La comunità internazionale deve quindi tenere in considerazione le ambizioni dell’Iran, in grado di effettuare nel corso degli anni notevoli avanzamenti nel settore del nucleare. Un quinto round di sanzioni (dopo quelle imposte con le Risoluzioni ONU 1737, 1747, 1803 e 1929) potrebbe soltanto rallentare il programma nucleare iraniano, non scalfendo tuttavia le ambizioni di Teheran. Alla luce del veto che verosimilmente verrà esercitato da Russia e Cina in sede ONU, sarà più probabile assistere a sanzioni imposte da Europa e Stati Uniti. Yukiya Amano, Direttore Generale della AIEA, insistendo sulla necessità di colloquiare con Teheran, ha proposto il 17 novembre di inviare una missione di alto livello in Iran per cercare una soluzione diplomatica alla crisi.

Il rapporto AIEA viene ad inserirsi in una peculiare fase della vita politica iraniana, caratterizzata dalla crisi istituzionale che vede una crescente contrapposizione tra l’Ayatollah Ali Khamenei ed il Presidente Mahmoud Ahmadinejad, in seguito al tentativo di quest’ultimo di divincolarsi dalla dipendenza della Guida Suprema. In questo contesto, le crescenti pressioni internazionali sull’Iran costituiscono un banco di prova per la tenuta dell’establishment governativo iraniano, alla luce del contrasto Ahmadinejad – Khamenei esacerbato dal tentativo di rimozione da parte del Presidente del Ministro dell’Intelligence Heydar Moslehi, vicino all’Ayatollah (aprile 2011), e da un recente scandalo finanziario che ha minato la posizione del Presidente (la presunta frode bancaria del valore di 2.6 miliardi di dollari ha visto coinvolti membri dell’entourage di Ahmadinejad). Il 29 marzo 2012 si terranno in Iran le elezioni parlamentari e nel giugno 2013 quelle presidenziali, alle quali non potrà candidarsi Ahmadinejad poiché avrà già realizzato due mandati, massimo consentito dalla Costituzione. Il Presidente sta cercando di aumentare il suo potere interno in vista del 2012 per poi poter candidare una personalità a lui vicina. In questo senso, la volontà di Ahmadinejad di creare una sorta di diarchia interna è alla base del contrasto con Khamenei. Il rapporto AIEA e la minaccia di intervento armato israeliano e di ulteriori sanzioni aprono quindi uno scenario che potrebbe vedere l’Ayatollah allontanare definitivamente dalla scena Ahmadinejad per riaffermare il proprio potere interno.

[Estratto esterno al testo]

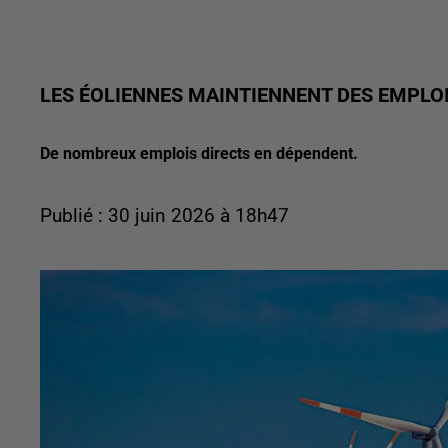
LES ÉOLIENNES MAINTIENNENT DES EMPLOI
De nombreux emplois directs en dépendent.
Publié : 30 juin 2026 à 18h47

Occorre quindi tener presente in questo contesto il presunto complotto di assassinio dell’ambasciatore saudita a Washington sventato ad ottobre 2011. Sebbene si debba ancora fare luce sull’episodio, è emerso che l’evento possa essere sintomatico di cambiamenti all’interno dell’establishment politico iraniano. Infine, un ulteriore scenario che potrebbe aprirsi è la riaffermazione del movimento riformista interno riconducibile all’Onda Verde, qualora la situazione economica iraniana dovesse subire un contraccolpo a causa delle sanzioni.

In conclusione, la comunità internazionale, qualora non seguisse la strada dell’intervento armato che avrebbe esiti catastrofici, di fatto si troverebbe di fronte due opzioni, entrambe potenzialmente negative: adozione di ulteriori sanzioni per rallentare il programma nucleare iraniano in attesa di sviluppi futuri o rassegnazione all’idea di un Iran in possesso della bomba atomica, situazione che di fatto muterebbe radicalmente gli equilibri a livello internazionale e soprattutto in Medio Oriente.